Animals such as dogs and bats can hear sounds up to 160,000 hertz. Whales and elephants produce sounds with frequencies in the range of 15 to 35 Hz.

Expand your knowledge:

The propagation of sound requires matter, and such a substance is called a medium in physics, which can be a cavity, water, or solid, of course, in a vacuum, sound cannot be propagated, and the propagation of sound is related to temperature and resistance. The speed of sound is not the same in different waters. Distilled water (25) 1497 ms.

Seawater (25) 1531m s. Ice 3230m s.

The propagation velocity of sound in different media is not the same: at air 15, the propagation velocity is 340 m s; At air 25, the propagation velocity is 346m s; In water at room temperature, the propagation velocity is 1500m s; At seawater 25, the propagation velocity is 1530m s; In steel, the propagation velocity is 5200m s; In ice, the propagation velocity is 3160m s.

To estimate the speed at which sound travels through the air, you need to know:

Temperature: Generally at 15 degrees Celsius, the speed of sound is 340 m s, and the speed increases by meters for every 1 degree Celsius increase.

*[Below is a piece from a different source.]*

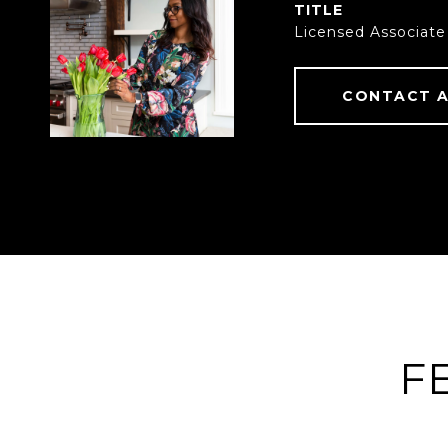
TITLE
Licensed Associate
CONTACT 
F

So, temperature affects the speed of sound.

Formula: Find Distance: Time * Speed (pay attention to temperature).

Find the velocity (temperature): distance time.

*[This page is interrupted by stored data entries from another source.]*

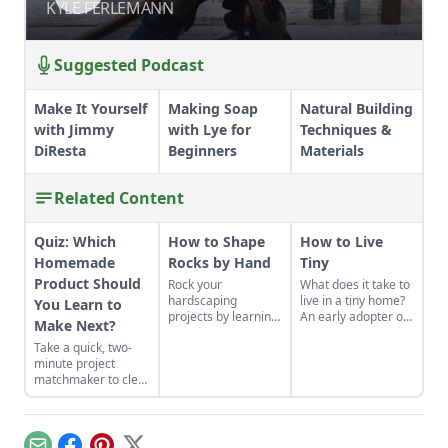
KYLE FERLEMANN
KYLE FERLEMANN
Suggested Podcast
Make It Yourself
Making Soap
Natural Building
with Jimmy
with Lye for
Techniques &
DiResta
Beginners
Materials
Related Content
Quiz: Which
How to Shape
How to Live
Homemade
Rocks by Hand
Tiny
Product Should
Rock your
What does it take to
hardscaping
live in a tiny home?
You Learn to
projects by learning
An early adopter of
Make Next?
how to use the right
the tiny house life
Take a quick, two-
tools for the job and
shares her wisdom
minute project
honing your
for living well while
matchmaker to clear
observational skills.
living small.
the clutter, find a
craft that fits your
unique schedule,
and unlock your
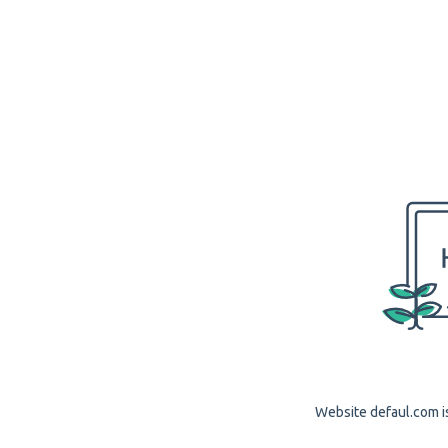
Website defaul.com is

Affects the speed of sound propagation.

factors. 1. The propagation speed of sound is related to the counter-equilibrium force of the medium, which means that when a molecule of a substance deviates from its equilibrium position, the surrounding molecules will squeeze it back to the equilibrium position, and the greater the counter-equilibrium force, the faster the sound will propagate. Water has a greater counterbalance than air, and iron has a greater counterbalance than water.

2. The propagation speed of sound in the air is also related to the pressure.

3. The speed of sound in the air changes with the change of temperature, and the speed of sound rises and decreases by 3m s for every 5 rises and decreases in temperature.

4. The propagation speed of sound increases with the increase of the toughness of the substance, and the density of the substance decreases and decreases. In general, at the same temperature, the sound transmission of solids is the fastest, followed by liquids, and gases are the slowest; In the same medium, the lower the temperature, the slower the speed of sound.

5. The propagation of sound is related to resistance. Sound will be refracted by external materials, for example, when a person shouts in front of a mountain, he can hear his own echo.